Scalability means that performance characteristics remain stable from light to heavy load.
Consequently this means that if performance is adequate under heavy load, it will also be adequate under a light load. Azure Storage is first and foremost designed to be scalable, and as a second priority, as fast as possible.
As Thomas discovered, Azure Table Storage isn't particularly fast.
It may be a masochistic side of me that I'm not otherwise aware of, but I actually appreciate that. It makes us reassess our most basic assumptions.
The data that Thomas needs to read isn't particularly dynamic, so what if we take a snapshot of it? In short, we loaded all of a user's data into memory and serialized it to Azure Blob Storage.
Loading the same data from a binary serialized Blob took only 1/6 of the time it did to load it from Table Storage.
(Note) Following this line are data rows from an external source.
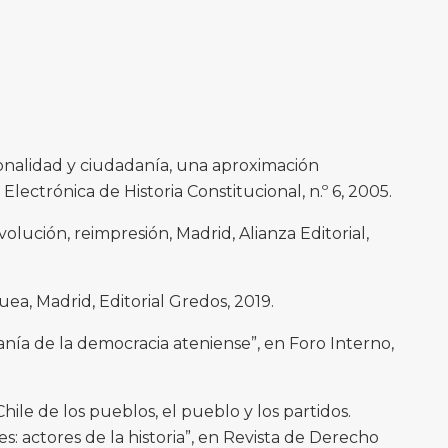
nalidad y ciudadanía, una aproximación
 Electrónica de Historia Constitucional, n.º 6, 2005.
lución, reimpresión, Madrid, Alianza Editorial,
a, Madrid, Editorial Gredos, 2019.
nía de la democracia ateniense”, en Foro Interno,
ile de los pueblos, el pueblo y los partidos.
es: actores de la historia”, en Revista de Derecho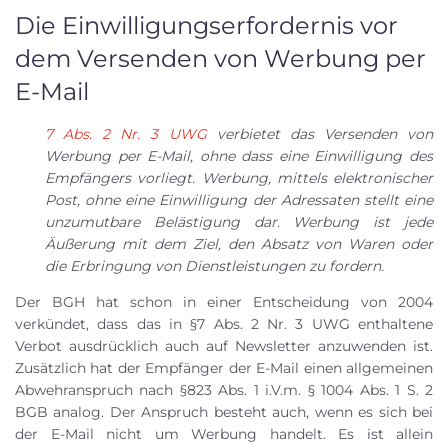
Die Einwilligungserfordernis vor
dem Versenden von Werbung per
E-Mail
7 Abs. 2 Nr. 3 UWG
verbietet das Versenden von
Werbung per E-Mail, ohne dass eine Einwilligung des
Empfängers vorliegt. Werbung, mittels elektronischer
Post, ohne eine Einwilligung der Adressaten stellt eine
unzumutbare Belästigung dar. Werbung ist jede
Äußerung mit dem Ziel, den Absatz von Waren oder
die Erbringung von Dienstleistungen zu fordern.
Der BGH hat schon in einer Entscheidung von 2004
verkündet, dass das in §7 Abs. 2 Nr. 3 UWG enthaltene
Verbot ausdrücklich auch auf Newsletter anzuwenden ist.
Zusätzlich hat der Empfänger der E-Mail einen allgemeinen
Abwehranspruch nach §823 Abs. 1 i.V.m. § 1004 Abs. 1 S. 2
BGB analog. Der Anspruch besteht auch, wenn es sich bei
der E-Mail nicht um Werbung handelt. Es ist allein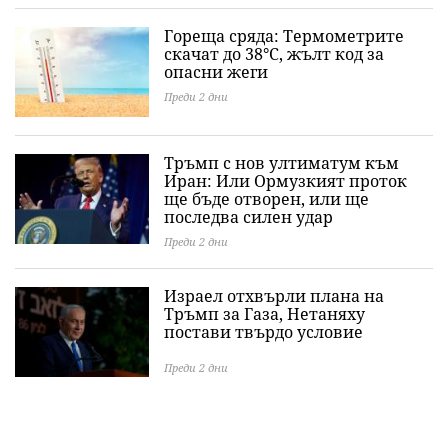
Гореща сряда: Термометрите
скачат до 38°C, жълт код за
опасни жеги
Преди 2 дни
Тръмп с нов ултиматум към
Иран: Или Ормузкият проток
ще бъде отворен, или ще
последва силен удар
Преди 2 дни
Израел отхвърли плана на
Тръмп за Газа, Нетаняху
постави твърдо условие
Преди 2 дни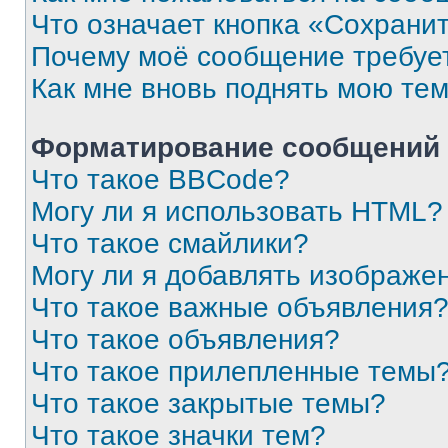
Что означает кнопка «Сохрани
Почему моё сообщение требуе
Как мне вновь поднять мою те
Форматирование сообщений 
Что такое BBCode?
Могу ли я использовать HTML?
Что такое смайлики?
Могу ли я добавлять изображе
Что такое важные объявления
Что такое объявления?
Что такое прилепленные темы
Что такое закрытые темы?
Что такое значки тем?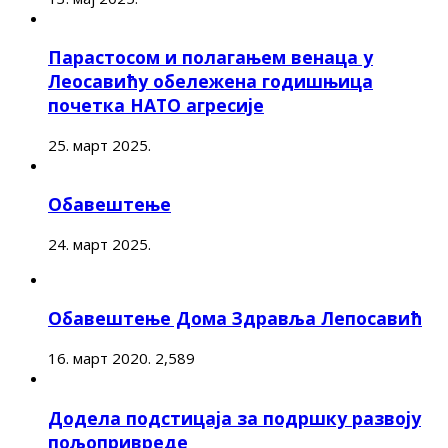
Парастосом и полагањем венаца у
Леосавићу обележена годишњица
почетка НАТО агресије
25. март 2025.
Обавештење
24. март 2025.
Обавештење Дома Здравља Лепосавић
16. март 2020.
2,589
Додела подстицаја за подршку развоју
пољопривреде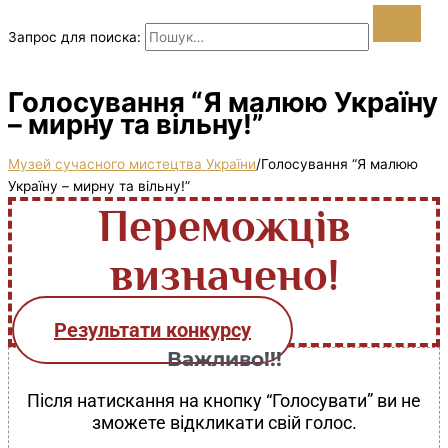
Запрос для поиска:
Голосування “Я малюю Україну
– мирну та вільну!”
Музей сучасного мистецтва України
/
Голосування “Я малюю
Україну – мирну та вільну!”
Переможців
визначено!
Результати конкурсу
Важливо!!!
Після натискання на кнопку “Голосувати” ви не
зможете відкликати свій голос.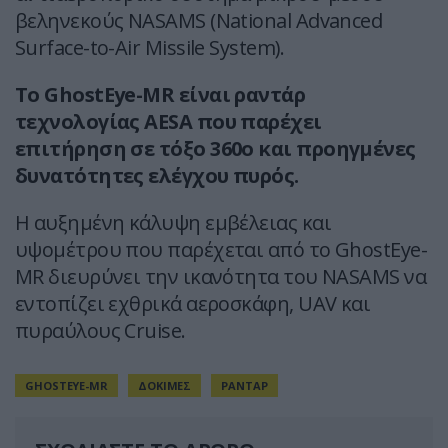
βεληνεκούς NASAMS (National Advanced
Surface-to-Air Missile System).
To GhostEye-MR είναι ραντάρ
τεχνολογίας AESA που παρέχει
επιτήρηση σε τόξο 360ο και προηγμένες
δυνατότητες ελέγχου πυρός.
Η αυξημένη κάλυψη εμβέλειας και
υψομέτρου που παρέχεται από το GhostEye-
MR διευρύνει την ικανότητα του NASAMS να
εντοπίζει εχθρικά αεροσκάφη, UAV και
πυραύλους Cruise.
GHOSTEYE-MR
ΔΟΚΙΜΕΣ
ΡΑΝΤΑΡ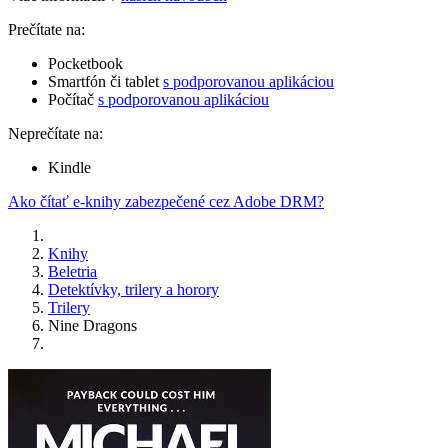
Prečítate na:
Pocketbook
Smartfón či tablet
s podporovanou aplikáciou
Počítač
s podporovanou aplikáciou
Neprečítate na:
Kindle
Ako čítať e-knihy zabezpečené cez Adobe DRM?
Knihy
Beletria
Detektívky, trilery a horory
Trilery
Nine Dragons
As it turns out, Thomas doesn't even need all the columns from the Table to populate the view, so we could even make the serialized Blob smaller yet.
At this point, however, we now have two representations of the same data: The original data in Table Storage, and a persistent cache in Blob Storage. The remaining challenge is to figure out how to keep these in sync.
This may seem like a hack, but is really represents a paradigm shift. Letting go of ACID opens up a lot of new opportunities.
Actually, I spend most of the next day trying to convince Thomas that CQRS would be the best approach, or that we could at least pick up some of the techniques from asynchronous, messaging based architectures, but that's another story.
The morale here is that on Azure, things may be slower than you are used to, but storage is (relatively) cheap, so denormalization can save you a lot of execution time.
Comments
Your comment about you letting go of ACID strikes me as odd. Basically you are just adding a cache in front of your table storage like people have done for ages so where in lies the paradigm shift in "letting go of ACID", are you speaking to people who have never cached data? Even people not using a cache will let go of ACID in most cases because they keep stale data in objects in their application and in best case do optimistic concurrency checks and worst case just let the last-to-write-win.
The same goes for the ACID comment. People don't seem to have too big of a problem with in-memory caches because somehow they know that these can't possibly be consistent. However, as soon as you start writing to a persistent store, you encounter knee-jerk reactions that all persisted data must be written and updated within transactions.
I'm not disagreeing with you. This is the basic premise behind CQRS and other scalable architectures. It's just not particularly widely known yet.